## Exercise material
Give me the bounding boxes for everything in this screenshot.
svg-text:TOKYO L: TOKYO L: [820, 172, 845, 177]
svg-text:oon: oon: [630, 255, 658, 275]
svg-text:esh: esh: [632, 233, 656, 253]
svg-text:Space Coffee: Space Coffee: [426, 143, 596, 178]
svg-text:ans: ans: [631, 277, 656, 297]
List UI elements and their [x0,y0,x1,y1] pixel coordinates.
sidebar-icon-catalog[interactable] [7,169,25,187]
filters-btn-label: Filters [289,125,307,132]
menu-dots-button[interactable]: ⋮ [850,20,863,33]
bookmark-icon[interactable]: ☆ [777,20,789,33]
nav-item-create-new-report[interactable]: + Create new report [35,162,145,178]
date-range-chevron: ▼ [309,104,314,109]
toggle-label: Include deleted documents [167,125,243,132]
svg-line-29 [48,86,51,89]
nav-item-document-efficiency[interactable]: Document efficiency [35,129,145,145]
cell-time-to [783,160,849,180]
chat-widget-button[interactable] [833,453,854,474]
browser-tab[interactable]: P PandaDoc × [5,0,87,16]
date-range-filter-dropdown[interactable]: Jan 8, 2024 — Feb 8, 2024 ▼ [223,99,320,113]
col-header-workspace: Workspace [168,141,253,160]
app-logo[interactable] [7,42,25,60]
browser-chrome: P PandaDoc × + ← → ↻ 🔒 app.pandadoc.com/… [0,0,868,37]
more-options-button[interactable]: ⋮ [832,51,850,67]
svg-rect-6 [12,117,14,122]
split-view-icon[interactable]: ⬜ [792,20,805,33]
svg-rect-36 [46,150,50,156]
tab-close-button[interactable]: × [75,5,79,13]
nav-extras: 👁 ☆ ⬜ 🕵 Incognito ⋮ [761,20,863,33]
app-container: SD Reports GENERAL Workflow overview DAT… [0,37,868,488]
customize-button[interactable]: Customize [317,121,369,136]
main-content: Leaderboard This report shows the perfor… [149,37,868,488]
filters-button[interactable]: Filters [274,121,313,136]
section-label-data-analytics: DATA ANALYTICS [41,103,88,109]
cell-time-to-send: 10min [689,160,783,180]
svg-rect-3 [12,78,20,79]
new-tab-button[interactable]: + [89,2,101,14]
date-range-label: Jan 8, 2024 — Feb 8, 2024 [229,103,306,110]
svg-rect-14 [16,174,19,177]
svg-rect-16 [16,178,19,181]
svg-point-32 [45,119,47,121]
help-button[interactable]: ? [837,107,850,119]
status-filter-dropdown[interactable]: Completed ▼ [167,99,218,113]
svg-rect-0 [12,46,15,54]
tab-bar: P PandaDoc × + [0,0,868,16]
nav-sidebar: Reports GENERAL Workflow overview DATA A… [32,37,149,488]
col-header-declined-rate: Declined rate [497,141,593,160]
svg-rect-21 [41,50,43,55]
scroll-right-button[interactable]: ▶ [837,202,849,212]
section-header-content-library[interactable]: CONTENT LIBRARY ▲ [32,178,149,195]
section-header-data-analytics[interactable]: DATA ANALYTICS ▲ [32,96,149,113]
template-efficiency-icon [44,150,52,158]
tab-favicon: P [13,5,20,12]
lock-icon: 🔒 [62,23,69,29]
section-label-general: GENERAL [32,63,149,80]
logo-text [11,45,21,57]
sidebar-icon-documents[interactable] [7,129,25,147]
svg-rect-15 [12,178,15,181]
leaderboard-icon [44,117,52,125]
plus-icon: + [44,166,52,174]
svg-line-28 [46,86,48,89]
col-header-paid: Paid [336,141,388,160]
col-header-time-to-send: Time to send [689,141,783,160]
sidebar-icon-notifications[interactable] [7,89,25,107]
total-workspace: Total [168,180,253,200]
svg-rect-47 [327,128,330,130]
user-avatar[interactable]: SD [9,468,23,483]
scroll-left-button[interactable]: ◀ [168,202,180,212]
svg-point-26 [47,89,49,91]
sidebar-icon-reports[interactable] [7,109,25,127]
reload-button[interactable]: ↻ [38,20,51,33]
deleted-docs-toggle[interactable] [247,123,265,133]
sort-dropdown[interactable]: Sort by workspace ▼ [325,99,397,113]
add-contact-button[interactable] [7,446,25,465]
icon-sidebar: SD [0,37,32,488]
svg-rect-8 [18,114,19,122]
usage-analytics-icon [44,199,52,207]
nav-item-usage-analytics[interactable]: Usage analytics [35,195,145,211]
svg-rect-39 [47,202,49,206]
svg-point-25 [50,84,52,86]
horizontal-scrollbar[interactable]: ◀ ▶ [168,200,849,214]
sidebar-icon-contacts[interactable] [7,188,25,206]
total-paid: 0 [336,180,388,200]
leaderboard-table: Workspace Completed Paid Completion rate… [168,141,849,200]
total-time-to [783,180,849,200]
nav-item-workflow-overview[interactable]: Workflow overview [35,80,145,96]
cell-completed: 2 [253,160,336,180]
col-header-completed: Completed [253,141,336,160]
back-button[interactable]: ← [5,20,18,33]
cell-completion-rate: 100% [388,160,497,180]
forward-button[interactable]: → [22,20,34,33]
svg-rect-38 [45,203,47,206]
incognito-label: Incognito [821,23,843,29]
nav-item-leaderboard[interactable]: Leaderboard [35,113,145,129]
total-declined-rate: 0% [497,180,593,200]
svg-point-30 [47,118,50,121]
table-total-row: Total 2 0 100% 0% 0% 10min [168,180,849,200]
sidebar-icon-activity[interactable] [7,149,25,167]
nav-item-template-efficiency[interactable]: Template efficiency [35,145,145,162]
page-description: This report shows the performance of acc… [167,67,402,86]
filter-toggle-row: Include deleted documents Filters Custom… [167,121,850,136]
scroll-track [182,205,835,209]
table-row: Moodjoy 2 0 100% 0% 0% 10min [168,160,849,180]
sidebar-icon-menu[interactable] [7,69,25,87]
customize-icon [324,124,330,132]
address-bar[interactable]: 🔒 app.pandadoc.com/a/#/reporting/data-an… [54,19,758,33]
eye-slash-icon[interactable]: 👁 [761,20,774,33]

## Exercise
A word-for-word copy of the data is what should be returned.

## Response to this exercise
Give me the bounding boxes for everything in this screenshot.
svg-text:TOKYO L: TOKYO L: [820, 172, 845, 177]
svg-text:oon: oon: [630, 255, 658, 275]
svg-text:esh: esh: [632, 233, 656, 253]
svg-text:Space Coffee: Space Coffee: [426, 143, 596, 178]
svg-text:ans: ans: [631, 277, 656, 297]
List UI elements and their [x0,y0,x1,y1] pixel coordinates.
sidebar-icon-catalog[interactable] [7,169,25,187]
filters-btn-label: Filters [289,125,307,132]
menu-dots-button[interactable]: ⋮ [850,20,863,33]
bookmark-icon[interactable]: ☆ [777,20,789,33]
nav-item-create-new-report[interactable]: + Create new report [35,162,145,178]
date-range-chevron: ▼ [309,104,314,109]
toggle-label: Include deleted documents [167,125,243,132]
svg-line-29 [48,86,51,89]
nav-item-document-efficiency[interactable]: Document efficiency [35,129,145,145]
cell-time-to [783,160,849,180]
chat-widget-button[interactable] [833,453,854,474]
browser-tab[interactable]: P PandaDoc × [5,0,87,16]
date-range-filter-dropdown[interactable]: Jan 8, 2024 — Feb 8, 2024 ▼ [223,99,320,113]
col-header-workspace: Workspace [168,141,253,160]
app-logo[interactable] [7,42,25,60]
browser-chrome: P PandaDoc × + ← → ↻ 🔒 app.pandadoc.com/… [0,0,868,37]
more-options-button[interactable]: ⋮ [832,51,850,67]
svg-rect-6 [12,117,14,122]
split-view-icon[interactable]: ⬜ [792,20,805,33]
svg-rect-36 [46,150,50,156]
tab-close-button[interactable]: × [75,5,79,13]
nav-extras: 👁 ☆ ⬜ 🕵 Incognito ⋮ [761,20,863,33]
app-container: SD Reports GENERAL Workflow overview DAT… [0,37,868,488]
customize-button[interactable]: Customize [317,121,369,136]
main-content: Leaderboard This report shows the perfor… [149,37,868,488]
filters-button[interactable]: Filters [274,121,313,136]
section-label-data-analytics: DATA ANALYTICS [41,103,88,109]
cell-time-to-send: 10min [689,160,783,180]
svg-rect-3 [12,78,20,79]
new-tab-button[interactable]: + [89,2,101,14]
date-range-label: Jan 8, 2024 — Feb 8, 2024 [229,103,306,110]
svg-rect-14 [16,174,19,177]
svg-rect-16 [16,178,19,181]
svg-point-32 [45,119,47,121]
help-button[interactable]: ? [837,107,850,119]
status-filter-dropdown[interactable]: Completed ▼ [167,99,218,113]
svg-rect-0 [12,46,15,54]
tab-bar: P PandaDoc × + [0,0,868,16]
nav-sidebar: Reports GENERAL Workflow overview DATA A… [32,37,149,488]
col-header-declined-rate: Declined rate [497,141,593,160]
svg-rect-21 [41,50,43,55]
scroll-right-button[interactable]: ▶ [837,202,849,212]
section-header-content-library[interactable]: CONTENT LIBRARY ▲ [32,178,149,195]
section-header-data-analytics[interactable]: DATA ANALYTICS ▲ [32,96,149,113]
template-efficiency-icon [44,150,52,158]
tab-favicon: P [13,5,20,12]
lock-icon: 🔒 [62,23,69,29]
section-label-general: GENERAL [32,63,149,80]
logo-text [11,45,21,57]
sidebar-icon-documents[interactable] [7,129,25,147]
svg-rect-15 [12,178,15,181]
leaderboard-icon [44,117,52,125]
plus-icon: + [44,166,52,174]
svg-line-28 [46,86,48,89]
col-header-paid: Paid [336,141,388,160]
col-header-time-to-send: Time to send [689,141,783,160]
sidebar-icon-notifications[interactable] [7,89,25,107]
total-workspace: Total [168,180,253,200]
svg-rect-47 [327,128,330,130]
user-avatar[interactable]: SD [9,468,23,483]
scroll-left-button[interactable]: ◀ [168,202,180,212]
svg-point-26 [47,89,49,91]
sidebar-icon-reports[interactable] [7,109,25,127]
reload-button[interactable]: ↻ [38,20,51,33]
deleted-docs-toggle[interactable] [247,123,265,133]
sort-dropdown[interactable]: Sort by workspace ▼ [325,99,397,113]
add-contact-button[interactable] [7,446,25,465]
icon-sidebar: SD [0,37,32,488]
svg-rect-8 [18,114,19,122]
usage-analytics-icon [44,199,52,207]
nav-item-usage-analytics[interactable]: Usage analytics [35,195,145,211]
svg-rect-39 [47,202,49,206]
svg-point-25 [50,84,52,86]
horizontal-scrollbar[interactable]: ◀ ▶ [168,200,849,214]
sidebar-icon-contacts[interactable] [7,188,25,206]
total-paid: 0 [336,180,388,200]
leaderboard-table: Workspace Completed Paid Completion rate… [168,141,849,200]
total-time-to [783,180,849,200]
nav-item-workflow-overview[interactable]: Workflow overview [35,80,145,96]
cell-completed: 2 [253,160,336,180]
col-header-completed: Completed [253,141,336,160]
back-button[interactable]: ← [5,20,18,33]
cell-completion-rate: 100% [388,160,497,180]
forward-button[interactable]: → [22,20,34,33]
svg-rect-38 [45,203,47,206]
incognito-label: Incognito [821,23,843,29]
nav-item-leaderboard[interactable]: Leaderboard [35,113,145,129]
total-declined-rate: 0% [497,180,593,200]
svg-point-30 [47,118,50,121]
table-total-row: Total 2 0 100% 0% 0% 10min [168,180,849,200]
sidebar-icon-activity[interactable] [7,149,25,167]
nav-item-template-efficiency[interactable]: Template efficiency [35,145,145,162]
page-description: This report shows the performance of acc… [167,67,402,86]
filter-toggle-row: Include deleted documents Filters Custom… [167,121,850,136]
scroll-track [182,205,835,209]
table-row: Moodjoy 2 0 100% 0% 0% 10min [168,160,849,180]
sidebar-icon-menu[interactable] [7,69,25,87]
customize-icon [324,124,330,132]
address-bar[interactable]: 🔒 app.pandadoc.com/a/#/reporting/data-an… [54,19,758,33]
eye-slash-icon[interactable]: 👁 [761,20,774,33]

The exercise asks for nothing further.